Rezensionsnotiz zu Frankfurter Allgemeine Zeitung, 26.05.2000

Die Stärke des Buches liegt nach Gerhard Schulz in erster Linie in den "Miniaturen, Beispielen von Mut und Feigheit, Hoffnung und Verzweiflung". Dabei scheint er etwas überrascht, wenn er feststellt, dass nicht die Bedrohung durch die Stasi der eigentliche Grund für die Flucht in den Westen ist, sondern vielmehr ein Überdruss, ein Gefühl von deprimierender Eintönigkeit.

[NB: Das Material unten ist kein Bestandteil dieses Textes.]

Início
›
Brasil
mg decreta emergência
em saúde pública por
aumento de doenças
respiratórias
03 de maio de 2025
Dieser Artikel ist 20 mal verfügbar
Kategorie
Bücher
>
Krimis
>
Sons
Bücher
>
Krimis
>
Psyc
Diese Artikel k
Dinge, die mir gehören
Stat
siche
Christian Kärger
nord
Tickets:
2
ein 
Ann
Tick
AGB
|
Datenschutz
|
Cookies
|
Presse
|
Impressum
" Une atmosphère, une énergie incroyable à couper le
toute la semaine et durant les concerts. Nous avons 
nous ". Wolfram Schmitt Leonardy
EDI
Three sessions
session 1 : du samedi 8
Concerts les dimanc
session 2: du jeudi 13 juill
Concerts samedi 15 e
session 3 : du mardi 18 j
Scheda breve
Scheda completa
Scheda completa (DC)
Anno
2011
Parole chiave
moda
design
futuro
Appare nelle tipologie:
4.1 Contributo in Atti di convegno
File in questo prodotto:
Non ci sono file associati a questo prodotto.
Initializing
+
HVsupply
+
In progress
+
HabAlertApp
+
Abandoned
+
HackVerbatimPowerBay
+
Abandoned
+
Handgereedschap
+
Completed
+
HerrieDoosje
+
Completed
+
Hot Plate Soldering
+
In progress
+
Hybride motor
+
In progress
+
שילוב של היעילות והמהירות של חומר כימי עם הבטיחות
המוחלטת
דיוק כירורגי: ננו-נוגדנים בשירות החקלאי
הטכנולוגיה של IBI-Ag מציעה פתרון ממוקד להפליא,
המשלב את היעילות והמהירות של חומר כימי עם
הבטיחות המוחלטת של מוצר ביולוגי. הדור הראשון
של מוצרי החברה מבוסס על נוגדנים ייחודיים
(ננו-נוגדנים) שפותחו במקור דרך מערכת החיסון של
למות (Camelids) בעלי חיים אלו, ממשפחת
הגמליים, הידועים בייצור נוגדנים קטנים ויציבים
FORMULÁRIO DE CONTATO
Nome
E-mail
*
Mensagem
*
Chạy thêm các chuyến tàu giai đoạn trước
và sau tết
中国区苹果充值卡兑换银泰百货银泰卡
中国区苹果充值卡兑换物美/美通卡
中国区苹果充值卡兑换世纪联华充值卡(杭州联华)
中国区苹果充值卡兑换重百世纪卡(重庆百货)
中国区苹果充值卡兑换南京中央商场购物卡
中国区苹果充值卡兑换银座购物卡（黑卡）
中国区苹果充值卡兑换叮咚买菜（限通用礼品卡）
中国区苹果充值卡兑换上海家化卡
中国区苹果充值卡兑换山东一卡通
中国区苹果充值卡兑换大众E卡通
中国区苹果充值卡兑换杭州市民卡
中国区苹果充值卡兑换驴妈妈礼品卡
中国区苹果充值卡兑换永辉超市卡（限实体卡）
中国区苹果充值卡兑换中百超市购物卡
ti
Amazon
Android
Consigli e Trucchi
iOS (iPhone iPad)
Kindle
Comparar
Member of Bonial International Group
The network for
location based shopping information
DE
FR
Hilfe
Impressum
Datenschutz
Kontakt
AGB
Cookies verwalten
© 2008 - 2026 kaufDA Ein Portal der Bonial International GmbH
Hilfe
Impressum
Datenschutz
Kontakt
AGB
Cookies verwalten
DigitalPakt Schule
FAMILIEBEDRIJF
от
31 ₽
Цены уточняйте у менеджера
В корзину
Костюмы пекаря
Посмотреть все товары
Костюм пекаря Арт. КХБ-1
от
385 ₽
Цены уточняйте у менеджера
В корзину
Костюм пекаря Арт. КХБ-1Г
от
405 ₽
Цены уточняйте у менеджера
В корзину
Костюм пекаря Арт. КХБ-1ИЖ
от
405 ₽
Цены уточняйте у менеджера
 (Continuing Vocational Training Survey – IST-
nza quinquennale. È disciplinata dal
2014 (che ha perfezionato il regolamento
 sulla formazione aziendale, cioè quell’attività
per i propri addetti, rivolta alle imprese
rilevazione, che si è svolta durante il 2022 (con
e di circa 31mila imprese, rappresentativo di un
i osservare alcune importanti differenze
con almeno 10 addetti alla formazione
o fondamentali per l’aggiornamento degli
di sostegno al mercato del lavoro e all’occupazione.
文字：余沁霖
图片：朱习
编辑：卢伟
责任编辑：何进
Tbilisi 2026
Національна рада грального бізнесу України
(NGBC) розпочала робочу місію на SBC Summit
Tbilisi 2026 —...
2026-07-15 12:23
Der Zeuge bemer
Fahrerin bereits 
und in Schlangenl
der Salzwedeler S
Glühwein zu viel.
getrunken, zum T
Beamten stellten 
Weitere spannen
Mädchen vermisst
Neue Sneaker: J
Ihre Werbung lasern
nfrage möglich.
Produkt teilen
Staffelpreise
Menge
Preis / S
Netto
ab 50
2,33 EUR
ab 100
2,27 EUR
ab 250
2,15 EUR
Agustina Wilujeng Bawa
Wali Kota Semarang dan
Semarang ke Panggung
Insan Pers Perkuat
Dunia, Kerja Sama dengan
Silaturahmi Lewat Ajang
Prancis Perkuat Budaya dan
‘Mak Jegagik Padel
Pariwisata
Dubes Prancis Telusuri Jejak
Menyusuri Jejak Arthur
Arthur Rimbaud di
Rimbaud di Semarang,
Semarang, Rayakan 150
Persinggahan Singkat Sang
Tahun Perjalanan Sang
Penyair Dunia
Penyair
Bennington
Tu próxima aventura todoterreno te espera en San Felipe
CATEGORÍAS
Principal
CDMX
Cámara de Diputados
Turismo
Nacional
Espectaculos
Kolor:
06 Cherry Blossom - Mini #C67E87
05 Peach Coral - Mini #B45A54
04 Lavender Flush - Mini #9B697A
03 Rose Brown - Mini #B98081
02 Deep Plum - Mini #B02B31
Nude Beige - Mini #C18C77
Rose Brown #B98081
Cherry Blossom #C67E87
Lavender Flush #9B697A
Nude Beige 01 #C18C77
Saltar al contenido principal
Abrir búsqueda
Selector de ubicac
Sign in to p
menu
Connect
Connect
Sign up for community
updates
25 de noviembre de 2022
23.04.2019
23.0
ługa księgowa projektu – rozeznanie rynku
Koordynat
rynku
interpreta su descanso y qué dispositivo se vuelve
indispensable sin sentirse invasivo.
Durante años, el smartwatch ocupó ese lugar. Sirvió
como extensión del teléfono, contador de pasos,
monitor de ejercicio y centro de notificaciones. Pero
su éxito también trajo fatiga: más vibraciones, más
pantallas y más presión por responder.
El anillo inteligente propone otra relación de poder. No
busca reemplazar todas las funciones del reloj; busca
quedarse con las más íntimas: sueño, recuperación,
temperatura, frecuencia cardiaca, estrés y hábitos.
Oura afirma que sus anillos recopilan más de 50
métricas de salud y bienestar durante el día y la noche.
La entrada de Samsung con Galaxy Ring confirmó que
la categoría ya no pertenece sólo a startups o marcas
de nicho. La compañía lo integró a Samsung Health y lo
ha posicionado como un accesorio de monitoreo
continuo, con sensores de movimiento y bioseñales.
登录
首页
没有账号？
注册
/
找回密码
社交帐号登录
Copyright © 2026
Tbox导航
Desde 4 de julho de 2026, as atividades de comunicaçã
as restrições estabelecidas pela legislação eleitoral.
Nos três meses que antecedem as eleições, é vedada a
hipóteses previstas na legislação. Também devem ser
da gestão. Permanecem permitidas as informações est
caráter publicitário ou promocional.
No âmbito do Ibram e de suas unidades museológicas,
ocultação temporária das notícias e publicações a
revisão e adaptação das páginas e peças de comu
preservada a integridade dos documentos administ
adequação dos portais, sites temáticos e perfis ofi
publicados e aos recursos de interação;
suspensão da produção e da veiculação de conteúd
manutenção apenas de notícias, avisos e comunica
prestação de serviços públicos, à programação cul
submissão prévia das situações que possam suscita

So erscheint ihm die Protagonistin Judith weitaus weniger von "Konflikten (...) zerrissen" als beispielsweise die Figuren aus Christa Wolfs Buch "Der geteilte Himmel". Etwas gestört fühlt sich Schulz von "Pauschalem und Ungenauem", etwa da, wo von Konserven aus West-Paketen die Rede ist (Konserven waren in diesen Paketen verboten), oder dort, wo der Eindruck entsteht, alte, kranke Menschen müssten ausgerechnet in der DDR bis zum "Umfallen" arbeiten. "Ein Sanatorium war der `Westen` nun wohl auch nicht einzig und allein", meint Schulz dazu.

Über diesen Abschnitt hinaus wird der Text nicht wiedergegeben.